🤖 AI Summary
Multi-target detection (MTD) on resource-constrained embedded devices for security and defense applications faces challenges from heterogeneous RGB–thermal dual-modal inputs and high computational overhead. Method: We propose a lightweight, efficient dual-modal detection framework featuring a novel posterior-probability-guided multi-stage knowledge distillation mechanism that fuses multi-modal features and optimizes a composite loss function. A compact student model is designed to inherit knowledge from a larger teacher model. Contribution/Results: The student model achieves 95% of the teacher’s mAP while reducing inference latency by approximately 50%. It significantly enhances cross-domain generalization and enables practical deployment on embedded platforms. This work establishes a scalable, multi-source perception paradigm for low-power AI vision systems.
📝 Abstract
In the surveillance and defense domain, multi-target detection and classification (MTD) is considered essential yet challenging due to heterogeneous inputs from diverse data sources and the computational complexity of algorithms designed for resource-constrained embedded devices, particularly for Al-based solutions.
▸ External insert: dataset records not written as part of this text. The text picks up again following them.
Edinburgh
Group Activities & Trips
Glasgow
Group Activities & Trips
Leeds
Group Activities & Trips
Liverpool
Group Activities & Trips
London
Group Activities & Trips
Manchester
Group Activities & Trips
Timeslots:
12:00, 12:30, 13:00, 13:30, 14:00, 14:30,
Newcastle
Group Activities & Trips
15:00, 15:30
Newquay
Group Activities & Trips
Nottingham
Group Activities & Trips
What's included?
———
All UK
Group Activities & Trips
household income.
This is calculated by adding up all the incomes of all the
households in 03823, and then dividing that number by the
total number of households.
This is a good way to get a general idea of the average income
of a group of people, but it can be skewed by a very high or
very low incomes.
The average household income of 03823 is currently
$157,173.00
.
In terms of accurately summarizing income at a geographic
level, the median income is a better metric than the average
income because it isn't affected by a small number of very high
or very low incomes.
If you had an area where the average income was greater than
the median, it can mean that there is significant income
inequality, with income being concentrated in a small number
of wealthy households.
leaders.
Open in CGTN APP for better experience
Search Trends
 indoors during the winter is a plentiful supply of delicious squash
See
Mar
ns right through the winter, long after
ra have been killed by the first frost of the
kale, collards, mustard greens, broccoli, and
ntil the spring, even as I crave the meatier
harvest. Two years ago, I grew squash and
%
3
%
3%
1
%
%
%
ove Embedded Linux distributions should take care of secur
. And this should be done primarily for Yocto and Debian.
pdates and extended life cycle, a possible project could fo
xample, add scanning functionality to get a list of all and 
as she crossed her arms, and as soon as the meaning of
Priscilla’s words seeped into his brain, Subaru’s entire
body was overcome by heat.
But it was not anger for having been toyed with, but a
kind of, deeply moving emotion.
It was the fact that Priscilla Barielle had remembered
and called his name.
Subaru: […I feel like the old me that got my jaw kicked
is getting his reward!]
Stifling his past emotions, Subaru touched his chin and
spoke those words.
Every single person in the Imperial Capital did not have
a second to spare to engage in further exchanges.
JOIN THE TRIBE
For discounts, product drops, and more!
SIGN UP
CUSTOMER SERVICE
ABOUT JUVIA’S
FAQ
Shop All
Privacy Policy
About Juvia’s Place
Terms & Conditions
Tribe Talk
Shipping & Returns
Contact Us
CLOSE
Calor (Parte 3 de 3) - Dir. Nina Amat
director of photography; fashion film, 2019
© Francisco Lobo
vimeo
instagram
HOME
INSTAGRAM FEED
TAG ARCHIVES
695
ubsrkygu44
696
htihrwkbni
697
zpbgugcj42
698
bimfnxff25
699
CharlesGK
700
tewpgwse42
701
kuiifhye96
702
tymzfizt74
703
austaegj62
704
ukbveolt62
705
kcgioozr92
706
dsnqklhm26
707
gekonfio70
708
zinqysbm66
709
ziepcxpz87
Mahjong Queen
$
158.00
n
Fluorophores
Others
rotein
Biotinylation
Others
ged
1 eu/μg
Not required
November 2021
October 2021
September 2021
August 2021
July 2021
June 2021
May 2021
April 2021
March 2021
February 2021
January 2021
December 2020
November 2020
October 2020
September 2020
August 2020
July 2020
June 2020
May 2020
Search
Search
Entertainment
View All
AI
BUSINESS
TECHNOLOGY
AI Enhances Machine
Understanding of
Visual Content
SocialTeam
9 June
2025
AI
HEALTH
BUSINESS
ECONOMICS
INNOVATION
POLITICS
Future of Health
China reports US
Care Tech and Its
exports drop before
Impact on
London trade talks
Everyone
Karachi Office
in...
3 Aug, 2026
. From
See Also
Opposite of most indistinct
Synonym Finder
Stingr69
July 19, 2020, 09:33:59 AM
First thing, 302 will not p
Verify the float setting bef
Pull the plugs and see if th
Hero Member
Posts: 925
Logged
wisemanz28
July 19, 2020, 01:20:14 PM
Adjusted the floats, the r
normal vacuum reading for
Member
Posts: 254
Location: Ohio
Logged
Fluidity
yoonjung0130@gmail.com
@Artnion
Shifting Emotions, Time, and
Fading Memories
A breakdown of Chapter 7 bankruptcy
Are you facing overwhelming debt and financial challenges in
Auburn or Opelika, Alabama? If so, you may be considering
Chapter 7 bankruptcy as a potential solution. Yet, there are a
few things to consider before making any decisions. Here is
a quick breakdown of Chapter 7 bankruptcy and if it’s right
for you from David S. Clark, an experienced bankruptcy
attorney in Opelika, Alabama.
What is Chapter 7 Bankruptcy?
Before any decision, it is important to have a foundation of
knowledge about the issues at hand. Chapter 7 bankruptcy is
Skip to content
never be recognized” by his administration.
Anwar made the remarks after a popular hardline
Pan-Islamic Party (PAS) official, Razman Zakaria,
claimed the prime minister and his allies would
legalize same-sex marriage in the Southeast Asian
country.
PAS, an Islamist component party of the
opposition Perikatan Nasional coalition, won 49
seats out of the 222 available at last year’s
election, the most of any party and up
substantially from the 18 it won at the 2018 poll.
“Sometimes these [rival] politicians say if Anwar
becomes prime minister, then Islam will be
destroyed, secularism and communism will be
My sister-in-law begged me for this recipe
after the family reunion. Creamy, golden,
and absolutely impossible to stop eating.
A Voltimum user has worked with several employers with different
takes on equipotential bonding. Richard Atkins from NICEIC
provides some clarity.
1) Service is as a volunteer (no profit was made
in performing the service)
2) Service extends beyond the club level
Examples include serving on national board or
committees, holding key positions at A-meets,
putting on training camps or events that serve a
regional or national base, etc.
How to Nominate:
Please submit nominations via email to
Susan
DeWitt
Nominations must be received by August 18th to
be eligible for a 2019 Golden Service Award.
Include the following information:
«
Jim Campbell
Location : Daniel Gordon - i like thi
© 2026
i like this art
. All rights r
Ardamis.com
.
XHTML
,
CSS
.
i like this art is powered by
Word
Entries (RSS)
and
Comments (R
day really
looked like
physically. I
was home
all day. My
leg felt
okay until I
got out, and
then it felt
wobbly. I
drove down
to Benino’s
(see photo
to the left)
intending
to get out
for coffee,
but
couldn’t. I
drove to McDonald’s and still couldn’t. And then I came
To address these challenges, we propose a feature fusion and knowledge-distilled framework for multi-modal MTD that leverages data fusion to enhance accuracy and employs knowledge distillation for improved domain adaptation. Specifically, our approach utilizes both RGB and thermal image inputs within a novel fusion-based multi-modal model, coupled with a distillation training pipeline. We formulate the problem as a posterior probability optimization task, which is solved through a multi-stage training pipeline supported by a composite loss function. This loss function effectively transfers knowledge from a teacher model to a student model. Experimental results demonstrate that our student model achieves approximately 95% of the teacher model's mean Average Precision while reducing inference time by approximately 50%, underscoring its suitability for practical MTD deployment scenarios.